Il 2010 ha portato un'altra ventata di morte nei volti di chi questa tragedia l'ha vissuta. Questa tragedia non può non toccarci, non deve rimanerci indefferente.
Non basta dire è successa agli altri, perché gli altri siamo noi. È il mio modo di vedere la vita. Purtroppo ho avuto il dono dal cielo di aiutare molti bambini che vivono nelle baraccopoli, alle periferie di grandi città.
Ma è la nostra civiltà che ha creato questa tragedia. La nostra civiltà è più povera da oggi, a causa di un'idea sbagliata di lavoro. Se Haiti ha avuto così tanti morti (un'ecatombe a cielo aperto), ed è solo grazie al triangolo della schiavitù che si è affollata così tanta gente in un piccolo centro.
Ora i nostri aiutano, ma con molti sensi di colpa. Probabilmente siamo noi gli "altri" che sono morti, probabilmente è la civiltà del sempre più ricco e del sempre più povero che ha portato alla luce la sua contraddizione, probabilmente si è visto che il denaro è più importante di qualsiasi luogo e di qualsiasi persona.

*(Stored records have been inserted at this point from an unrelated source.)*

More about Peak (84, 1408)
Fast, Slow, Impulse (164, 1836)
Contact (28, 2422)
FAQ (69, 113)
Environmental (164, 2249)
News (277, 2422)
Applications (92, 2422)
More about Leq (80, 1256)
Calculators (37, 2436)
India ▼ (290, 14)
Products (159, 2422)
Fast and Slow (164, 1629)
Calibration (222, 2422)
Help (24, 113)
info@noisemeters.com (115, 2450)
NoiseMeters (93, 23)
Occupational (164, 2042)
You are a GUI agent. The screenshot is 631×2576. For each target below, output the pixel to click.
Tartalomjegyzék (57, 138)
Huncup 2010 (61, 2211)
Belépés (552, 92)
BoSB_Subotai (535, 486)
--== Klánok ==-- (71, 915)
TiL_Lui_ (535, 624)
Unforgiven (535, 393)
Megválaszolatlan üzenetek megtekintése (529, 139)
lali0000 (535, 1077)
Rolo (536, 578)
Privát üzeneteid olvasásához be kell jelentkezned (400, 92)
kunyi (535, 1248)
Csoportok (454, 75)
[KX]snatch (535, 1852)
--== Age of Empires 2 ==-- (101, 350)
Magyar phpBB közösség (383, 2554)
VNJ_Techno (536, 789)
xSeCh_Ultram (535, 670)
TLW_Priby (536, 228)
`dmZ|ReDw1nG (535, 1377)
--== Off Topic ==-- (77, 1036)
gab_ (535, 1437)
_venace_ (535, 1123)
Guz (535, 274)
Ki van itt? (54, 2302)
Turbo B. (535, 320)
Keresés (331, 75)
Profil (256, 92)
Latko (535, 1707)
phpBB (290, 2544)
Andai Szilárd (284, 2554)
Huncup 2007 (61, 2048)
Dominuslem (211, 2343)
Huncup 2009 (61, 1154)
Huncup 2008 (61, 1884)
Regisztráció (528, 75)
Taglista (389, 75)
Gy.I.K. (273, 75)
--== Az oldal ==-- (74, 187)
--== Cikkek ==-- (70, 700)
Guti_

L'immagine che mi porto dentro, è quella dell'indifferenza di fronte ad un bambino rimasto orfano, al bordo di una strada, con lo sguardo
perso nel vuoto. Nei suoi occhi la morte, la distruzione. Tuttavia ho visto la speranza nel suo sguardo, la voglia che un soccorritore si accorgesse di lui.
Io mi sono accorto di lui e voi? Io sono lui, lui è me.

"Perché gli altri siamo noi, prima o poi".